The South Australian Employers' Chamber of Commerce and Industry (known as South Australian Business Chamber since 2024) is an independent and non-profit association representing businesses and employers in South Australia. It is a member of the  Australian Chamber of Commerce and Industry. Business SA is South Australia’s largest membership-based employer organisation with over 4,000 members across 19 different industry sectors.

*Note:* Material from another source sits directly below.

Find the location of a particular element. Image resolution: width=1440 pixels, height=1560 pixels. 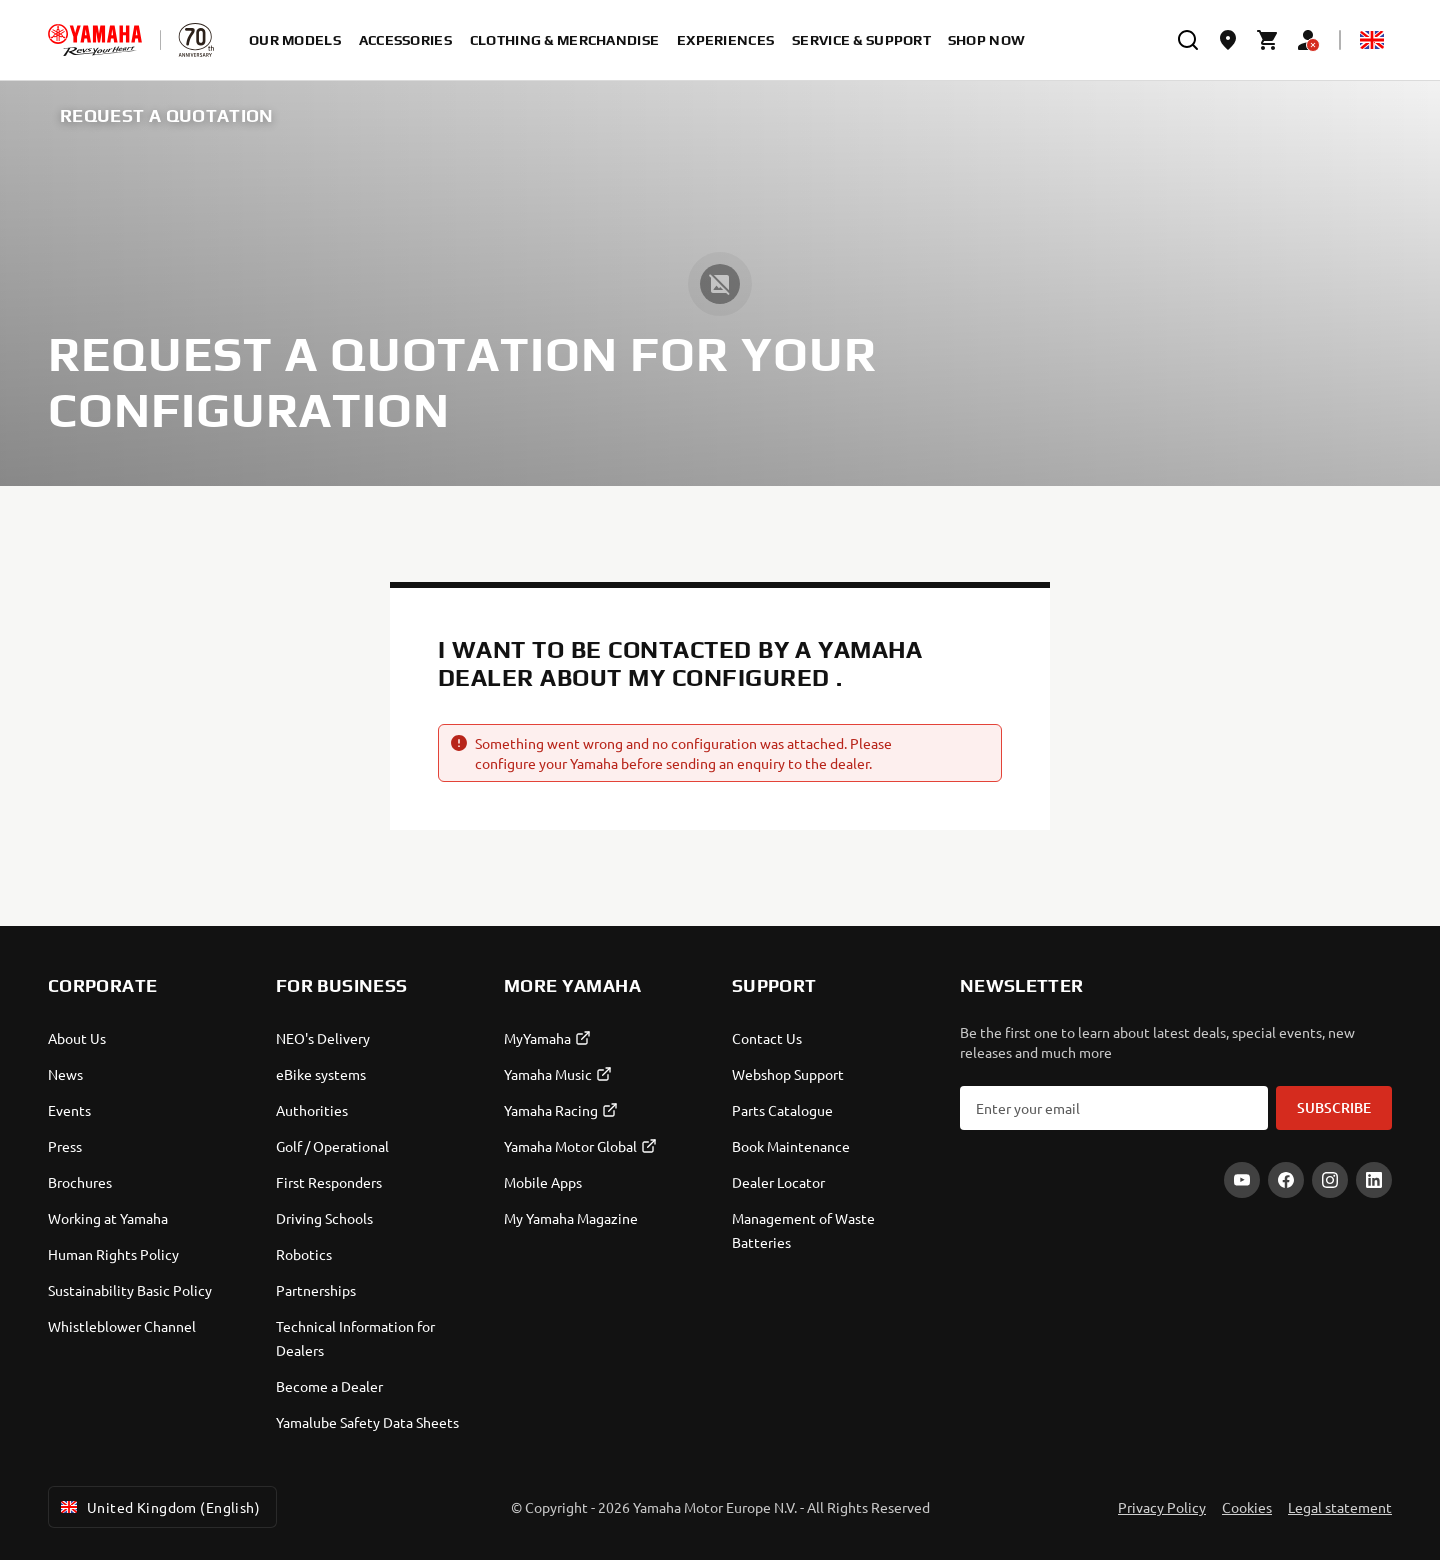 United Kingdom (English) [Language Selector Dropdown] is located at coordinates (158, 1507).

The purpose of the South Australian Business Chamber is to support the business community and help businesses to grow. Business SA offers the following products and services to its members including HR and workplace relations, WHS in the workplace, training courses, business growth and succession, entrepreneur programs, international services, business advice hotline, networking and advocacy.

==History==
Historically, employer organisations in Australia were established to counter the union movement’s growing industrial relations influence. This became more important over time as union tactics became increasingly aggressive, making it harder for individual employers to deal with their employees in good faith.

Business SA can trace its origins back to 1839. Just three years after the Colony of South Australia was established, the Adelaide Chamber of Commerce was formed on 7 January 1839.

This was followed by the South Australian Chamber of Manufacturers in 1869 as a lobby and support group for manufacturers, and the South Australian Employers’ Federation in 1889.

In 1972, the Adelaide Chamber of Commerce and the South Australian Chamber of Manufacturers merged to form the Chamber of Commerce and Industry SA, Inc.

In 1993, the Chamber of Commerce and Industry and the South Australian Employers’ Federation merged to form the South Australian Employers’ Chamber of Commerce and Industry Inc.

The name Business SA was officially launched in 2000.

The South Australian Business Chamber was launched in 2024.